(WORK ITEM) In the records below, find the line holding "to recognize the" and the line holding "whether new evidence actually". Set down both, with every line between them, exactly.

(DATA EXCERPTS)
###
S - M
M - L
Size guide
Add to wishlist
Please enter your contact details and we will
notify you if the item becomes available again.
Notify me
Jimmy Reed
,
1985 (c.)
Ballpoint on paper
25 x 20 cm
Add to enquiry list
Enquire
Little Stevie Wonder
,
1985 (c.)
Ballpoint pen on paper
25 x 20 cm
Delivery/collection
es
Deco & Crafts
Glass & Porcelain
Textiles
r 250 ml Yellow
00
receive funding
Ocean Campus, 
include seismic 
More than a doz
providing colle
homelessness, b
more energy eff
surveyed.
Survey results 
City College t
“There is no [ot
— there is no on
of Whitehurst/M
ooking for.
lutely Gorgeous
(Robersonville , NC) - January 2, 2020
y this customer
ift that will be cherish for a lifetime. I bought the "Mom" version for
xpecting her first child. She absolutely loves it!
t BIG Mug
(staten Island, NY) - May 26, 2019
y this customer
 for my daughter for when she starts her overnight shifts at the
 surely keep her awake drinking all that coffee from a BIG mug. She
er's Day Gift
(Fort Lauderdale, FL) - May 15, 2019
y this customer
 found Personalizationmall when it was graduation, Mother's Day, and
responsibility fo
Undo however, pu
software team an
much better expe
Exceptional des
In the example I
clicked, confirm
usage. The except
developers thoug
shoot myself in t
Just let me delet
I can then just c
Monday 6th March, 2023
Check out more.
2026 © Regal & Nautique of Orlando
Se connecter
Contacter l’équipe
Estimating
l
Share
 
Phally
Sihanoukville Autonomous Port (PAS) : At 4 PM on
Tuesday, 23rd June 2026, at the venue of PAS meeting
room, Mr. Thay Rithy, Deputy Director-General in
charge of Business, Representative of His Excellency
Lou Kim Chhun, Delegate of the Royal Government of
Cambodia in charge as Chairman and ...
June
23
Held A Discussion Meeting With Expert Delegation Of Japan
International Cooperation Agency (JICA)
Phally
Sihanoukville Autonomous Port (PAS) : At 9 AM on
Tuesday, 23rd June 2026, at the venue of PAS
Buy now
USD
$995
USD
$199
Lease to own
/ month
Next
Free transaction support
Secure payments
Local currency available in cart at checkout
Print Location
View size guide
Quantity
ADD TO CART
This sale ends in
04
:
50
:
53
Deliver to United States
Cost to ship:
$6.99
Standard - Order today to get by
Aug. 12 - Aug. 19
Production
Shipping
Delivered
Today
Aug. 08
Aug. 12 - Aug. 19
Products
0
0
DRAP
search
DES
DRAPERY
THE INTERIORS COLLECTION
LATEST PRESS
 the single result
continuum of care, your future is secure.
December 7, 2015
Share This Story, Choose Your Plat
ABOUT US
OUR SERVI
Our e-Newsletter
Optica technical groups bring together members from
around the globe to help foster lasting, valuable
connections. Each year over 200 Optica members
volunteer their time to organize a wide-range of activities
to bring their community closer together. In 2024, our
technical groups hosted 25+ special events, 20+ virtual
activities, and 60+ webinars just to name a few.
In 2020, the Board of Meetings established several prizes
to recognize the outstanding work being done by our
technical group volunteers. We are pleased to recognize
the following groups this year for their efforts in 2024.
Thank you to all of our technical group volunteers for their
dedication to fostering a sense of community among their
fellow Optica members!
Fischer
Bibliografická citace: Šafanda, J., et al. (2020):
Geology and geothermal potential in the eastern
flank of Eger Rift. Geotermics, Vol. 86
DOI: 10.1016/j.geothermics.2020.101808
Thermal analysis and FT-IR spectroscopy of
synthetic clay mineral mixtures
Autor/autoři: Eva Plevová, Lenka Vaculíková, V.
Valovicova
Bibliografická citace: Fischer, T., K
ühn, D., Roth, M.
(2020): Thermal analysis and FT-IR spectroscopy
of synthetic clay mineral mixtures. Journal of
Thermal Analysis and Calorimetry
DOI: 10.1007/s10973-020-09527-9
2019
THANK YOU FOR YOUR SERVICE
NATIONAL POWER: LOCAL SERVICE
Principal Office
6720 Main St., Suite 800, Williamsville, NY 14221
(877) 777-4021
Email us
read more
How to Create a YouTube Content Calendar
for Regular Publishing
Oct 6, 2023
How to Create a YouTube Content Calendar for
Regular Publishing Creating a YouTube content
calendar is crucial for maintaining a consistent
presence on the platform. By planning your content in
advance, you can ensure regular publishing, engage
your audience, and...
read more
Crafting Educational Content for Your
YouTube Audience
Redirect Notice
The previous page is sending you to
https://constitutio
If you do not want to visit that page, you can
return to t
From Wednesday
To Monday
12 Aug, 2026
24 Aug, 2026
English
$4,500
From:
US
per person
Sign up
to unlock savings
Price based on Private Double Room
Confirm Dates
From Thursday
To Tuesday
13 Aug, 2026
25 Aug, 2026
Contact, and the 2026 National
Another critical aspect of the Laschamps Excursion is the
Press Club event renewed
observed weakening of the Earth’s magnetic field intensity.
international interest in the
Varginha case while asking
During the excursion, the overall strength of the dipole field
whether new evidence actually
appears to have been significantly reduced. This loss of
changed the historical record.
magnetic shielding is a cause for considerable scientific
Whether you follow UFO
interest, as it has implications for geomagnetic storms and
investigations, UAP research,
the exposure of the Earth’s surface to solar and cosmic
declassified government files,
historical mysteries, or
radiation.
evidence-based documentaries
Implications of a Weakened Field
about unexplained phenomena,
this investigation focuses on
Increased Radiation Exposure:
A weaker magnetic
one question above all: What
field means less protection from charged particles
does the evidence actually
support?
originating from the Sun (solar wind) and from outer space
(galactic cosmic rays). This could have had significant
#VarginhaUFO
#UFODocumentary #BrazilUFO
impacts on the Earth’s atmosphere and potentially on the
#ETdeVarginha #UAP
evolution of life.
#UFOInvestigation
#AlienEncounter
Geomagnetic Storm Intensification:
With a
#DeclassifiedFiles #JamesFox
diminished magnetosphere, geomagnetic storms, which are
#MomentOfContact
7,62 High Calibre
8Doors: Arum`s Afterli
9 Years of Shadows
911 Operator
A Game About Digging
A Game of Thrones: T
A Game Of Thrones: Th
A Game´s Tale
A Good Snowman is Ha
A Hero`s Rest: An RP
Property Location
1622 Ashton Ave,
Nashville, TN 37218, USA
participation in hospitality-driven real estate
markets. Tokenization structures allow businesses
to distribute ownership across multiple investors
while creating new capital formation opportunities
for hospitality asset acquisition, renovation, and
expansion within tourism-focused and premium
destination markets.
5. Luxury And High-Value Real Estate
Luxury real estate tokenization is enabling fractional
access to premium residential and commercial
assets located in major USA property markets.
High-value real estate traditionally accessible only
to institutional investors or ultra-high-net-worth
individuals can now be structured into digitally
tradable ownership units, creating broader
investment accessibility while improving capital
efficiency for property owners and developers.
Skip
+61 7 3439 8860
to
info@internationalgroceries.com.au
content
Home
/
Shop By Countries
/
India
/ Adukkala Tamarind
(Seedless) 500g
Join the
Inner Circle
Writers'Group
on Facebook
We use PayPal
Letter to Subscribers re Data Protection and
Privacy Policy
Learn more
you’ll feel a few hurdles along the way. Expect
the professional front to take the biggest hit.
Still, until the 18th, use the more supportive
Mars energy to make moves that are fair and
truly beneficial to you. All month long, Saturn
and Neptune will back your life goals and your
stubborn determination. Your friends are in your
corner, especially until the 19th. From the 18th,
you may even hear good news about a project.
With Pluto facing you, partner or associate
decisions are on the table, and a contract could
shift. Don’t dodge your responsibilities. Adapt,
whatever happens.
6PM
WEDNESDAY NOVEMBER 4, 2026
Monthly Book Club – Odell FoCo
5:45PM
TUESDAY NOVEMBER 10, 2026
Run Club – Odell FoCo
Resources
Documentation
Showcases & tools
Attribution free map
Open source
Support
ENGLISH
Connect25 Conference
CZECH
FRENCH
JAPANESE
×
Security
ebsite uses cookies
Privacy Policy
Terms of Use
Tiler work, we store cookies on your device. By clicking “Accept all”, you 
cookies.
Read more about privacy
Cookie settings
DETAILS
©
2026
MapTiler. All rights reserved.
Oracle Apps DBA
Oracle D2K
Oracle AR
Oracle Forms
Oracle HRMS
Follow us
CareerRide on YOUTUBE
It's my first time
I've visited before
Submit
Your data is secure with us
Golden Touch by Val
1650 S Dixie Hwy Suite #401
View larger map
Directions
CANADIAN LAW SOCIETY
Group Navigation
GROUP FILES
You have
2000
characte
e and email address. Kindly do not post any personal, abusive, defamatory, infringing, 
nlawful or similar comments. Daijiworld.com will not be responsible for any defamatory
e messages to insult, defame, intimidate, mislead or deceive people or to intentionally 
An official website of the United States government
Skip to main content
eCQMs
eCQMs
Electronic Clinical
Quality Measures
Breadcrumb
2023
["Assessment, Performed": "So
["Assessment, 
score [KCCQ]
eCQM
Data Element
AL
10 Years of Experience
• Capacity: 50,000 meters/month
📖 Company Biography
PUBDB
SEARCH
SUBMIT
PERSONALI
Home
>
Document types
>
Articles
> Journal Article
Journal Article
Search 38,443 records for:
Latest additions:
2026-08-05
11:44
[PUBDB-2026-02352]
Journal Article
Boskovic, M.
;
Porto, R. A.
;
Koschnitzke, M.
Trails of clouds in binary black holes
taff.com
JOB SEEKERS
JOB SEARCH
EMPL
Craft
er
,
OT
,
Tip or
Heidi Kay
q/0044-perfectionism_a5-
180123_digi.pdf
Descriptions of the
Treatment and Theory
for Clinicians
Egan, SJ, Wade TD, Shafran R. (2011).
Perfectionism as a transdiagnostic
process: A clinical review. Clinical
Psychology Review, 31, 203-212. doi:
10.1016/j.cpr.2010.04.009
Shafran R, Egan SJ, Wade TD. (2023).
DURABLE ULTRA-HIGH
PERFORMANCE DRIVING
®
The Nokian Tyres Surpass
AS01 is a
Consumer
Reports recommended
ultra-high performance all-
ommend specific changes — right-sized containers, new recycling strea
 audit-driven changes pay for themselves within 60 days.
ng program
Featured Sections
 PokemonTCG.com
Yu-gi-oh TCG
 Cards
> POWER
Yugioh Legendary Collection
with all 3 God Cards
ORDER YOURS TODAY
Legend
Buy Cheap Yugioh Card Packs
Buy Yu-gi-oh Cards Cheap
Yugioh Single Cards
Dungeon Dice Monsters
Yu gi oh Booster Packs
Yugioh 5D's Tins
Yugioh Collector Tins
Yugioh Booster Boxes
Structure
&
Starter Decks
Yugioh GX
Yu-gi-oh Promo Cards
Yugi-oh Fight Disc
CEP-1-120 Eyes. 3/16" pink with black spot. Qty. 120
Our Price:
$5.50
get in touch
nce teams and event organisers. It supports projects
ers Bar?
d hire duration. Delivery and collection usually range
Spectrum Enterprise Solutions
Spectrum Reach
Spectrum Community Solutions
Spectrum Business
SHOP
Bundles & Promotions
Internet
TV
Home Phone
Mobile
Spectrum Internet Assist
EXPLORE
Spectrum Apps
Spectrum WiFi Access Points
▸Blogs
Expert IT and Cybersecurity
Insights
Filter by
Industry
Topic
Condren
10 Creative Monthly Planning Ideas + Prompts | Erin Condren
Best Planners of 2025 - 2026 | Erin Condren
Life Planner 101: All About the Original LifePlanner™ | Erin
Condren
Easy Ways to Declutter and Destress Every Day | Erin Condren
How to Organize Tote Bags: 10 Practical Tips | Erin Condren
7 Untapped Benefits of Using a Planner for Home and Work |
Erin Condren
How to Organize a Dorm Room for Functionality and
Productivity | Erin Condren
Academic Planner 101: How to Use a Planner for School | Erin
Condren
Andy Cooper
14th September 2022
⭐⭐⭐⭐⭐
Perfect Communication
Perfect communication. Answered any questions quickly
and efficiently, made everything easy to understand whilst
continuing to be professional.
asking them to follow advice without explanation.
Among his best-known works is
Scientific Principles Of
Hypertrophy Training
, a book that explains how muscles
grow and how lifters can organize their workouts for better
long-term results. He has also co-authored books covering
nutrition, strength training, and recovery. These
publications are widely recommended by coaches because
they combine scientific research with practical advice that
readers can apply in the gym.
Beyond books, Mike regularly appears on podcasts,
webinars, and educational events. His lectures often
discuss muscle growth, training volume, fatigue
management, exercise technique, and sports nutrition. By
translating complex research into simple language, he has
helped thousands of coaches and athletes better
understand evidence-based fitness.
###
(TASK RESULT)
to recognize the outstanding work being done by our
technical group volunteers. We are pleased to recognize
the following groups this year for their efforts in 2024.
Thank you to all of our technical group volunteers for their
dedication to fostering a sense of community among their
fellow Optica members!
Fischer
Bibliografická citace: Šafanda, J., et al. (2020):
Geology and geothermal potential in the eastern
flank of Eger Rift. Geotermics, Vol. 86
DOI: 10.1016/j.geothermics.2020.101808
Thermal analysis and FT-IR spectroscopy of
synthetic clay mineral mixtures
Autor/autoři: Eva Plevová, Lenka Vaculíková, V.
Valovicova
Bibliografická citace: Fischer, T., K
ühn, D., Roth, M.
(2020): Thermal analysis and FT-IR spectroscopy
of synthetic clay mineral mixtures. Journal of
Thermal Analysis and Calorimetry
DOI: 10.1007/s10973-020-09527-9
2019
THANK YOU FOR YOUR SERVICE
NATIONAL POWER: LOCAL SERVICE
Principal Office
6720 Main St., Suite 800, Williamsville, NY 14221
(877) 777-4021
Email us
read more
How to Create a YouTube Content Calendar
for Regular Publishing
Oct 6, 2023
How to Create a YouTube Content Calendar for
Regular Publishing Creating a YouTube content
calendar is crucial for maintaining a consistent
presence on the platform. By planning your content in
advance, you can ensure regular publishing, engage
your audience, and...
read more
Crafting Educational Content for Your
YouTube Audience
Redirect Notice
The previous page is sending you to
https://constitutio
If you do not want to visit that page, you can
return to t
From Wednesday
To Monday
12 Aug, 2026
24 Aug, 2026
English
$4,500
From:
US
per person
Sign up
to unlock savings
Price based on Private Double Room
Confirm Dates
From Thursday
To Tuesday
13 Aug, 2026
25 Aug, 2026
Contact, and the 2026 National
Another critical aspect of the Laschamps Excursion is the
Press Club event renewed
observed weakening of the Earth’s magnetic field intensity.
international interest in the
Varginha case while asking
During the excursion, the overall strength of the dipole field
whether new evidence actually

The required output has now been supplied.